I hate to keep writing about corrections and being a fear mongerer. At this point, it’s pretty useless as the S&P 500 stays constantly bid under all conditions. The last little correction lasted a week exactly and took the SPX down approximately 4%. Before that was the approximate 6% correction we saw from January 23rd to February 3rd. That was 11 days and a casual observer of the market would have thought the rails had come off of everything the way sentiment crashed so quickly.

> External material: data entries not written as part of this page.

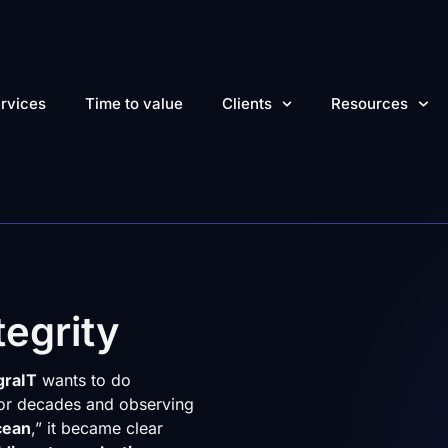
rvices
Time to value
Clients
Resources
egrity
graIT
wants to do
 for decades and observing
cean
,” it became clear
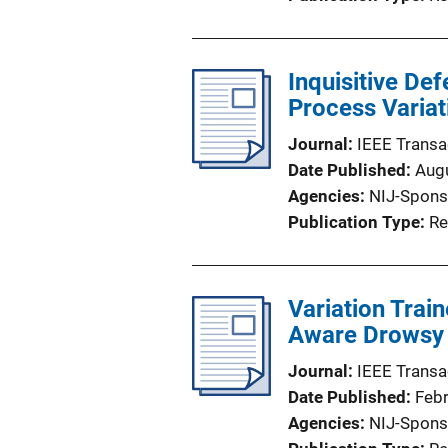
Inquisitive D
Process Variat
Journal
IEEE Transa
Date Published
Aug
Agencies
NIJ-Spons
Publication Type
Re
Variation Trai
Aware Drowsy C
Journal
IEEE Transa
Date Published
Feb
Agencies
NIJ-Spons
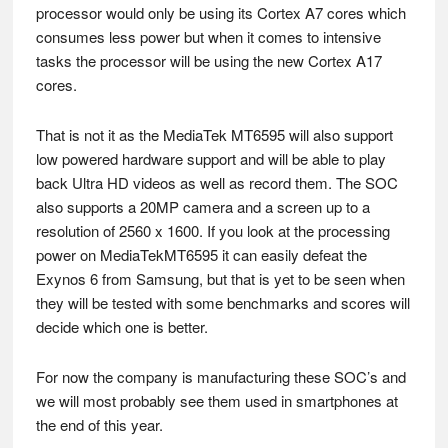
processor would only be using its Cortex A7 cores which
consumes less power but when it comes to intensive
tasks the processor will be using the new Cortex A17
cores.
That is not it as the MediaTek MT6595 will also support
low powered hardware support and will be able to play
back Ultra HD videos as well as record them. The SOC
also supports a 20MP camera and a screen up to a
resolution of 2560 x 1600. If you look at the processing
power on MediaTekMT6595 it can easily defeat the
Exynos 6 from Samsung, but that is yet to be seen when
they will be tested with some benchmarks and scores will
decide which one is better.
For now the company is manufacturing these SOC’s and
we will most probably see them used in smartphones at
the end of this year.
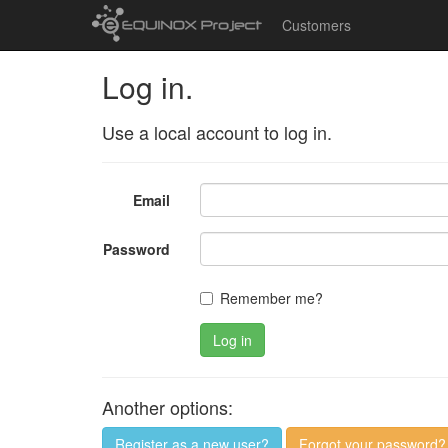
Customers
Log in.
Use a local account to log in.
Email
Password
Remember me?
Log in
Another options:
Register as a new user?
Forgot your password?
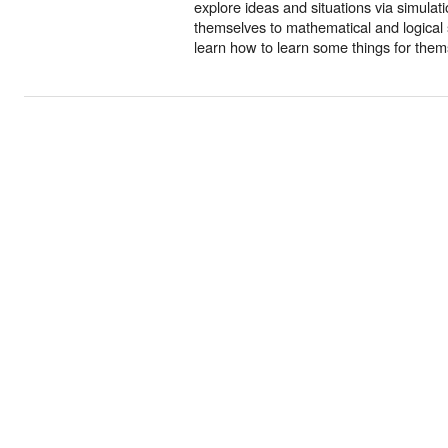
explore ideas and situations via simulat
themselves to mathematical and logical s
learn how to learn some things for them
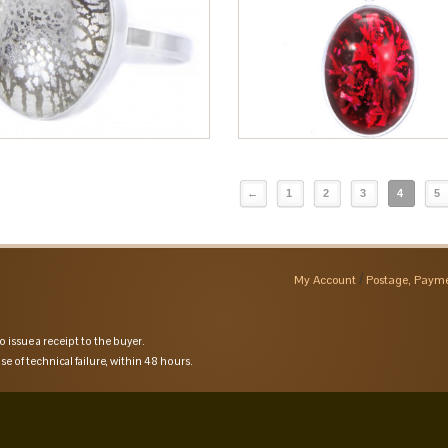
←
1
2
3
4
5
My Account
Postage, Payme
o issue a receipt to the buyer.
se of technical failure, within 48 hours.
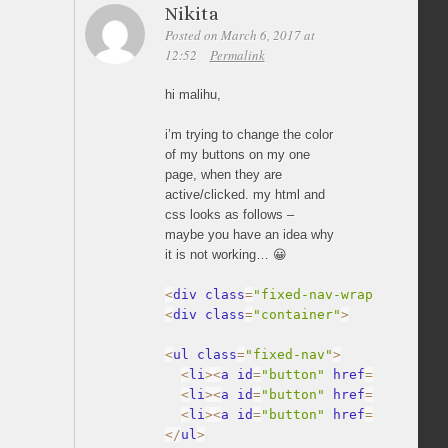
Nikita
Posted on March 6, 2017 at
12:52
Permalink
hi malihu,
i’m trying to change the color
of my buttons on my one
page, when they are
active/clicked. my html and
css looks as follows –
maybe you have an idea why
it is not working… 😀
<
div class
=
"fixed-nav-wrap"
>
<
div class
=
"container"
>
<
ul class
=
"fixed-nav"
>
<
li
>
<
a id
=
"button"
 href
=
"#inhalt"
<
li
>
<
a id
=
"button"
 href
=
"#inhalt1
<
li
>
<
a id
=
"button"
 href
=
"#inhalt2
<
/
ul
>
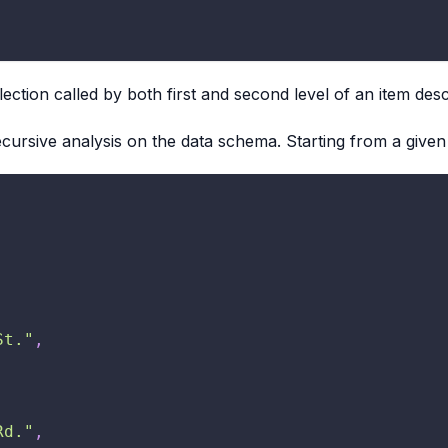
ection called by both first and second level of an item de
cursive analysis on the data schema. Starting from a given
St."
,
Rd."
,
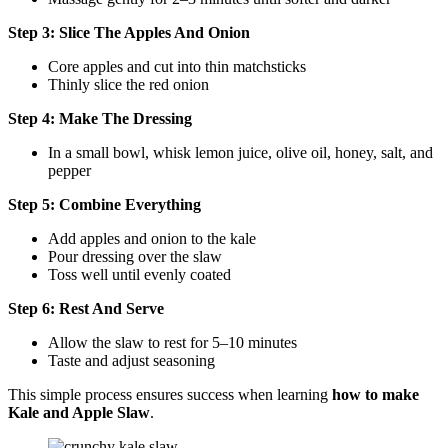
Step 3: Slice The Apples And Onion
Core apples and cut into thin matchsticks
Thinly slice the red onion
Step 4: Make The Dressing
In a small bowl, whisk lemon juice, olive oil, honey, salt, and
pepper
Step 5: Combine Everything
Add apples and onion to the kale
Pour dressing over the slaw
Toss well until evenly coated
Step 6: Rest And Serve
Allow the slaw to rest for 5–10 minutes
Taste and adjust seasoning
This simple process ensures success when learning
how to make
Kale and Apple Slaw
.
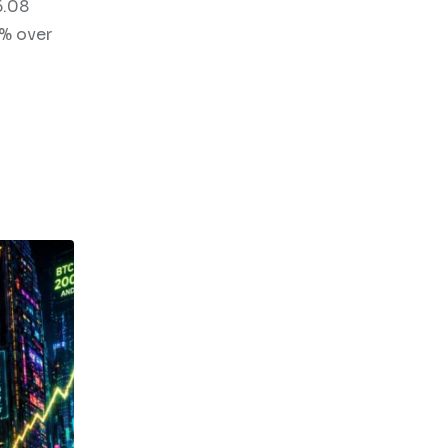
6.08
8% over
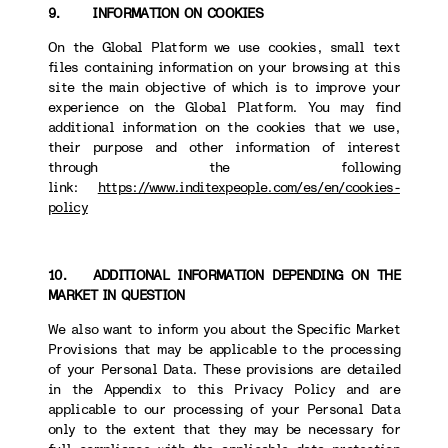
9. INFORMATION ON COOKIES
On the Global Platform we use cookies, small text
files containing information on your browsing at this
site the main objective of which is to improve your
experience on the Global Platform. You may find
additional information on the cookies that we use,
their purpose and other information of interest
through the following
link:
https://www.inditexpeople.com/es/en/cookies-
policy
10. ADDITIONAL INFORMATION DEPENDING ON THE
MARKET IN QUESTION
We also want to inform you about the Specific Market
Provisions that may be applicable to the processing
of your Personal Data. These provisions are detailed
in the Appendix to this Privacy Policy and are
applicable to our processing of your Personal Data
only to the extent that they may be necessary for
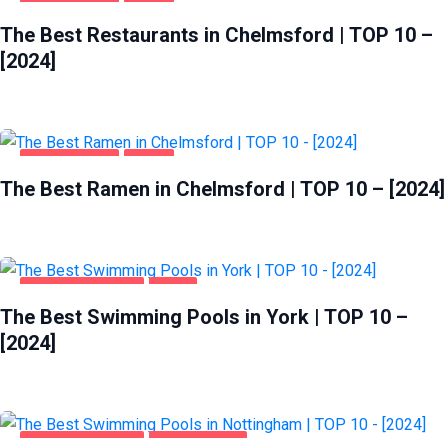
CHELMSFORD
FOOD
The Best Restaurants in Chelmsford | TOP 10 –
[2024]
CHELMSFORD
FOOD
The Best Ramen in Chelmsford | TOP 10 – [2024]
HEALTH & BEAUTY
YORK
The Best Swimming Pools in York | TOP 10 –
[2024]
HEALTH & BEAUTY
NOTTINGHAM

Honestly, I’m getting tired of hearing myself with the correction talk, so this will be my last post regarding correction or downturn talk for a little bit. I’ll find something else to entertain and possibly inform you with, because this subject is tired. Especially, when you consider the following charts. I originally titled this post as I meant to write it several days back, when the SPX looked like this:


However, we seem to have experienced a “clear” breakout so we’re not technically talking about a triple-top anymore…unless it’s a bull trap. Is it a bull-trap? Hindsight will inform us. In my humble and probably very ignorant opinion, I think it’s a bull-trap. There’s just enough buying power left to draw in some last suckers before corrective action. It’s not unheard of for a third top in a triple top to be higher than the first two. The tape shouldn’t be ignored but neither should the myriad of signals running counter to the tape.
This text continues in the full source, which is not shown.